A los dos días, el biólogo le mandó un agradecimiento y un borrador del collage que estaba diseñando en su computadora. El capitán solo respondió con un “Fantastic”, pero un par de horas después llegó un nuevo mensaje: “Si usted quisiera entregarnos el collage lo ponemos en una pared del barco”.
No era cualquier pared, era la del buque del Schimdt donde pasaron tres semanas inolvidables. Pablo no dudó, le pidió las dimensiones y, con su diseñador gráfico, terminó la obra: un collage de 1,60 por 1,20 metros que va a quedar colgado como parte de la memoria visual de ese viaje único. “Eso va a quedar en el barco”, dice con orgullo.
Pero más allá del arte, la ciencia o el reconocimiento, Pablo cierra con una declaración tan honesta como conmovedora: “Los cartelitos no son para mí.
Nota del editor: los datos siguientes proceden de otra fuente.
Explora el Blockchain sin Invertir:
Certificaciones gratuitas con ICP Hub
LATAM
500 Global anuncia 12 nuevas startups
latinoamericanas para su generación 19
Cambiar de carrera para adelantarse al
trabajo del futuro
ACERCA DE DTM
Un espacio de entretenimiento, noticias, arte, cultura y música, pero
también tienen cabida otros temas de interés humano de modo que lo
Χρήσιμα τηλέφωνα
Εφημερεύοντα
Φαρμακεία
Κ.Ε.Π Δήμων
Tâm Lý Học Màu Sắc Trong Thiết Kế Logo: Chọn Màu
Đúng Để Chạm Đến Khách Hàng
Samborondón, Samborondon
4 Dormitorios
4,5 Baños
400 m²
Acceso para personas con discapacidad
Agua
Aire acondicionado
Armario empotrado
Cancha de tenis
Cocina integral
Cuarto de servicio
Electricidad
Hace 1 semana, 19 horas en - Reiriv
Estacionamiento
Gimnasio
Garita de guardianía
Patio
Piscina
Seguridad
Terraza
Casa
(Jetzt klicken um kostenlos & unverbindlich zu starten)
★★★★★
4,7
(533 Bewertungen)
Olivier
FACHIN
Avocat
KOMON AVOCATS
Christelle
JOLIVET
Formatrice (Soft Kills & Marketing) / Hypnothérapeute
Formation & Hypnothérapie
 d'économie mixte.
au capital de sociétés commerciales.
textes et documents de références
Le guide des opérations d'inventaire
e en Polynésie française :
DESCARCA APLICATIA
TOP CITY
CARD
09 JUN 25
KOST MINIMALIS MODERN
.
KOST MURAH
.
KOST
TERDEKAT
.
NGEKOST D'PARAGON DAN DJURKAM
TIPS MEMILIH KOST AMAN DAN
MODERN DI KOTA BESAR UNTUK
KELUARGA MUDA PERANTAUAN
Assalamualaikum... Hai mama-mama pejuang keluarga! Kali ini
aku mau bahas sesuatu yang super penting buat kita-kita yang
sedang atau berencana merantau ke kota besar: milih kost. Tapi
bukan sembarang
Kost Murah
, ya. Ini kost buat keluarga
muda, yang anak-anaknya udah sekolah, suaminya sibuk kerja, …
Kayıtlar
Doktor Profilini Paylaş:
Uno es una persona, no es un cartelito. Con muchas pasiones, con interacción, con discípulos que son hijos míos de alguna manera, porque yo los quiero muchísimo. Tengo mis propias tres hijas, divinas y tengo siete nietos que adoro. Y tengo mi gata Lola, que es la que me estuvo esperando”, cierra el científico de 81 años.